### Exercise data
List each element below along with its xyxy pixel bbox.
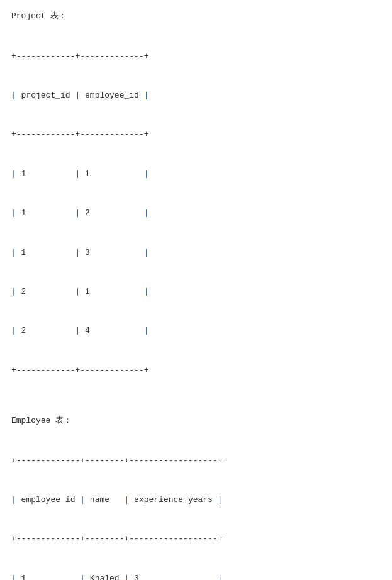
table-line: | 1 | Khaled | 3 | <box>11 572 381 580</box>
table-line: | 2 | 4 | <box>11 325 381 338</box>
table-line: +-------------+--------+----------------… <box>11 455 381 468</box>
table-line: | employee_id | name | experience_years … <box>11 494 381 507</box>
employee-title: Employee 表： <box>11 415 381 426</box>
table-line: | 2 | 1 | <box>11 286 381 299</box>
project-title: Project 表： <box>11 10 381 21</box>
table-line: +------------+-------------+ <box>11 50 381 64</box>
table-line: +-------------+--------+----------------… <box>11 533 381 546</box>
table-line: | 1 | 2 | <box>11 207 381 220</box>
project-table: +------------+-------------+ | project_i… <box>11 24 381 403</box>
project-section: Project 表： +------------+-------------+ … <box>11 10 381 403</box>
table-line: +------------+-------------+ <box>11 128 381 142</box>
table-line: | 1 | 1 | <box>11 168 381 181</box>
employee-section: Employee 表： +-------------+--------+----… <box>11 415 381 580</box>
table-line: | 1 | 3 | <box>11 247 381 260</box>
table-line: | project_id | employee_id | <box>11 89 381 103</box>
employee-table: +-------------+--------+----------------… <box>11 428 381 580</box>
table-line: +------------+-------------+ <box>11 364 381 377</box>
main-content: Project 表： +------------+-------------+ … <box>0 0 392 580</box>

### Exercise aim
Could you copy out every line in the listing where the word "title" appears?

### Task result
employee-title: Employee 表： <box>11 415 381 426</box>
project-title: Project 表： <box>11 10 381 21</box>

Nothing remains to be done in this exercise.